The latest news on the Liverpool Care Pathway, the controversial medical protocol designed to make the dying process more humane, is that it is being applied to very sick babies. I was about to write here “terminally ill” babies – but this is the problem: the LCP has been used in some well-publicised cases where the patients – including babies – are not dying. I read a chilling report last week by an anonymous doctor which described the case of a baby born with multiple congenital problems but who was not about to die. The decision had to be made about whether to treat the infant and help him to live, with all the difficulties involved, or whether to let him die by neglect ie by withdrawing food and liquids. The parents, after consultation, decided they could not cope with a handicapped child so it was agreed the baby should be left to die. This, the doctor related, was for him an agonising process. He admitted feeling extreme reluctance to monitor the infant during the many days the baby took to die, because of the horrific effects of the severe dehydration.
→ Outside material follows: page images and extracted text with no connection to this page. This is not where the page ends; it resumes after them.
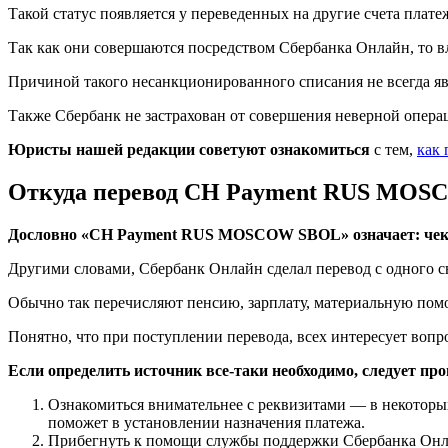
Такой статус появляется у переведенных на другие счета плате
Так как они совершаются посредством Сбербанка Онлайн, то вл
Причиной такого несанкционированного списания не всегда я
Также Сбербанк не застрахован от совершения неверной операц
Юристы нашей редакции советуют ознакомиться
с тем,
как 
Откуда перевод CH Payment RUS MO
Дословно «CH Payment RUS MOSCOW SBOL» означает: чек, 
Другими словами, Сбербанк Онлайн сделал перевод с одного сво
Обычно так перечисляют пенсию, зарплату, материальную помощ
Понятно, что при поступлении перевода, всех интересует вопр
Если определить источник все-таки необходимо, следует пр
Ознакомиться внимательнее с реквизитами — в некоторых
поможет в установлении назначения платежа.
Прибегнуть к помощи службы поддержки Сбербанка Онл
I mention this case because it illustrates the stark moral questions involved. There is a huge difference, for instance, between deciding not to treat a very premature baby who, without immediate and comprehensive medical intervention of an intrusive and painful nature, would die soon after birth, and the story above: a baby with severe, long-term disabilities for whom euthanasia is the deliberately agreed “solution”.
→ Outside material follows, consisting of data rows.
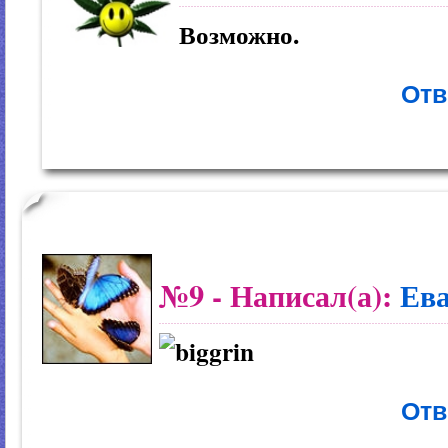
Возможно.
Отв
№9
- Написал(а):
Ев
Отв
Journalist Dominic Lawson has written very movingly in a recent article in the Daily Mail of his love for his daughter, Domenica, who has Down’s syndrome. Down’s is a chromosomal disorder – but not a life-threatening condition. In the not so distant past there have been some notorious stories of babies born with Down’s who have also been left to die of neglect; in one case in America, Mother Teresa pleaded for the baby in question to be handed over to her nuns who were willing to give it the loving care it needed to thrive. Today, over 90 per cent of babies found to have Down’s in antenatal tests are routinely aborted.
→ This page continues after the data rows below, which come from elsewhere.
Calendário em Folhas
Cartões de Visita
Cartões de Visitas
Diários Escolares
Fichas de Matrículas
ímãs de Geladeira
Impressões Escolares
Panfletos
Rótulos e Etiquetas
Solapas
This is an immense tragedy, born of an instinctive fear of a child who is not “normal”. But the price of choosing to eliminate such children is very high. The late Professor Jérôme Lejeune, the geneticist who discovered the cause of Down’s syndrome and who spent his entire medical career seeking to find a cure for it, wrote: “The quality of a civilisation can be measured by the respect it has for its weakest members. There is no other criterion.” He also pointed to the Spartans: “The only ones to eliminate newborns that they believed would be unable to bear arms or beget future soldiers… And nothing remains of [Sparta]: it has left us not a single poet, not a single musician, not even a ruin. Sparta is the only Greek city that contributed nothing to humanity. Is that a coincidence or is there a direct connection?”
I have also been reading an inspirational book by Leticia Velasquez, mother of a daughter with Down’s syndrome, who has set up the pro-life organisation KIDS (Keep Infants with Down Syndrome) to raise awareness in the US of the high abortion rate for such children and to persuade parents that there is another choice if they can find it within themselves to make it. Her book, A Special Mother is Born, focuses not on the babies born with severe special needs but on their mothers (and in some cases fathers) who tell their own honest and courageous stories in its pages. These mothers aren’t heroes. They are ordinary women with ordinary human weaknesses faced with an extraordinary choice: to love and nurture their challenging babies – or not. Despite not always having a strong faith to begin with, or material resources to cope with the problems presented to them, these mothers chose life; as the book relates, this choice has brought them unexpected rewards, such as stronger marriages, closer families, renewed faith and new pro-life apostolates.
I do recommend it as part of the literature that all new parents of severely disabled babies should be given – to help them make the choice to go down “the road less travelled”.